● WHAT TO DO
State the number of lines in the following data that include the word "Enabled", with no other text.

----

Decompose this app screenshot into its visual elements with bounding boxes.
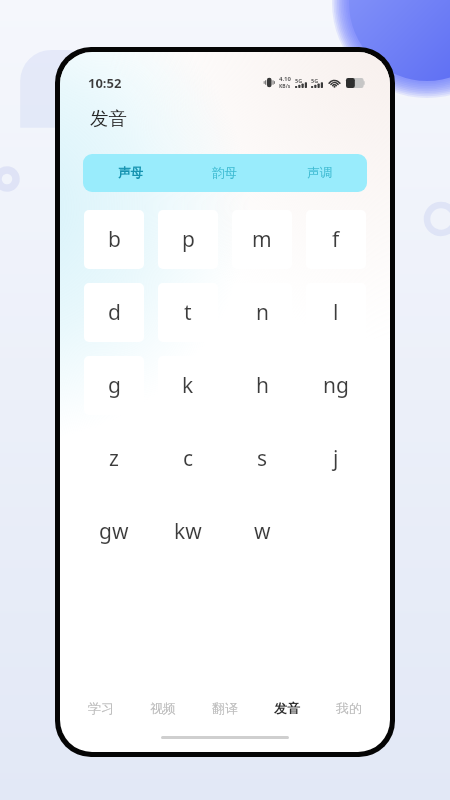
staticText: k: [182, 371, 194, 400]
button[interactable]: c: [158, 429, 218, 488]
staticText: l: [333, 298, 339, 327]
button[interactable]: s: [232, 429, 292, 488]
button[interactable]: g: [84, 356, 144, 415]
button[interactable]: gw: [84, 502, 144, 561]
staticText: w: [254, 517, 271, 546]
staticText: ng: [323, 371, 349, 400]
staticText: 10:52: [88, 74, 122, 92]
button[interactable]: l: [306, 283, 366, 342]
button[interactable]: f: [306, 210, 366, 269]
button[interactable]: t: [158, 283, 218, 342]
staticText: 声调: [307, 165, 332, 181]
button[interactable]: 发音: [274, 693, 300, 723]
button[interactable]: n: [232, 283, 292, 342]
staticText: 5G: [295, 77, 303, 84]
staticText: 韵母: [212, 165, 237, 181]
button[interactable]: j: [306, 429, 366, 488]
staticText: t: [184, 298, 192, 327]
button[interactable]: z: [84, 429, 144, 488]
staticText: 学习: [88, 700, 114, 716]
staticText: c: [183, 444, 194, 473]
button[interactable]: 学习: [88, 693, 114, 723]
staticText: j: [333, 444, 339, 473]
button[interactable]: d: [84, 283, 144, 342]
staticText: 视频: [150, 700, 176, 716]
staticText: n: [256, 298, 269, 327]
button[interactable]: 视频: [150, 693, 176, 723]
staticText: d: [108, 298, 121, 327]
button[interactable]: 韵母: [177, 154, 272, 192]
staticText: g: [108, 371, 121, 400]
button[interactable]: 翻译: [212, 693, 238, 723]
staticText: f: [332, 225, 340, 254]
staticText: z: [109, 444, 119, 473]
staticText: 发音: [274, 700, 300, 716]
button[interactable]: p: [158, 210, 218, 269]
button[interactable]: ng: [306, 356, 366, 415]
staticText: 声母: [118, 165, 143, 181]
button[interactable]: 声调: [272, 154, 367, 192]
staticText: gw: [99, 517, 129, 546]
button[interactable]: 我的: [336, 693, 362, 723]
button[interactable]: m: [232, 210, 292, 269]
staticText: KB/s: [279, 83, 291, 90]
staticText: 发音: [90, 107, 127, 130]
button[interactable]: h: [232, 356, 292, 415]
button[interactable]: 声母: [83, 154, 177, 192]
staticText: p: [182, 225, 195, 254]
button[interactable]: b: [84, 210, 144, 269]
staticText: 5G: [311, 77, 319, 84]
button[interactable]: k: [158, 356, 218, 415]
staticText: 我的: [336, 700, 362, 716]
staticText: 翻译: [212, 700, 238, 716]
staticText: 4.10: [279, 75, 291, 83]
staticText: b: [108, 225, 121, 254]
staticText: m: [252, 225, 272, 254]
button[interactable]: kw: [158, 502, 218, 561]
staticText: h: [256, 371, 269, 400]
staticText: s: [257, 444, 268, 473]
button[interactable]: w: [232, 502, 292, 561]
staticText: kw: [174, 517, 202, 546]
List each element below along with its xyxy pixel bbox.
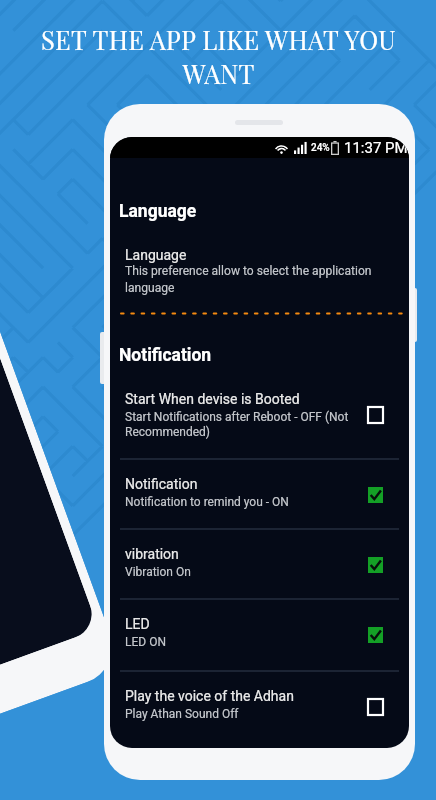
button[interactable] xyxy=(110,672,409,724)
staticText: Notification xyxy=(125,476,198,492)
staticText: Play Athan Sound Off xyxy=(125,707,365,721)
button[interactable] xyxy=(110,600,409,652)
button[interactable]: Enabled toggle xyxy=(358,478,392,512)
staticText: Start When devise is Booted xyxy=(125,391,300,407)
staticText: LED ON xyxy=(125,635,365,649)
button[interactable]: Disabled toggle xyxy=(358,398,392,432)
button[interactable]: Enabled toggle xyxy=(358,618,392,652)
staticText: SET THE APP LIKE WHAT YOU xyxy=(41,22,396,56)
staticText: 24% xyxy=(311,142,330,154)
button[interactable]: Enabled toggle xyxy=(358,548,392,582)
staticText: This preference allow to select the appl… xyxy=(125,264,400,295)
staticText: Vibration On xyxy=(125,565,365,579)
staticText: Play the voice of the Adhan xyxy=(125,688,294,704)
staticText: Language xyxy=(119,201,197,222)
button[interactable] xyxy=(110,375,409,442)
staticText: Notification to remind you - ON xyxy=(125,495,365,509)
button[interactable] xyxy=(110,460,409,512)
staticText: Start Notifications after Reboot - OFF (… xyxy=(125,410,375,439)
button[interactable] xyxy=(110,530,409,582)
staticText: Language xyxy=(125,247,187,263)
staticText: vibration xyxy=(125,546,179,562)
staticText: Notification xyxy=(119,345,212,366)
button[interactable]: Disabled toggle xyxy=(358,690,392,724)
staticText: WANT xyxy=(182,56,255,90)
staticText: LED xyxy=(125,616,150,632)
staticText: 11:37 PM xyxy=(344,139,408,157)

----

● SOLUTION FOR THIS EXERCISE
3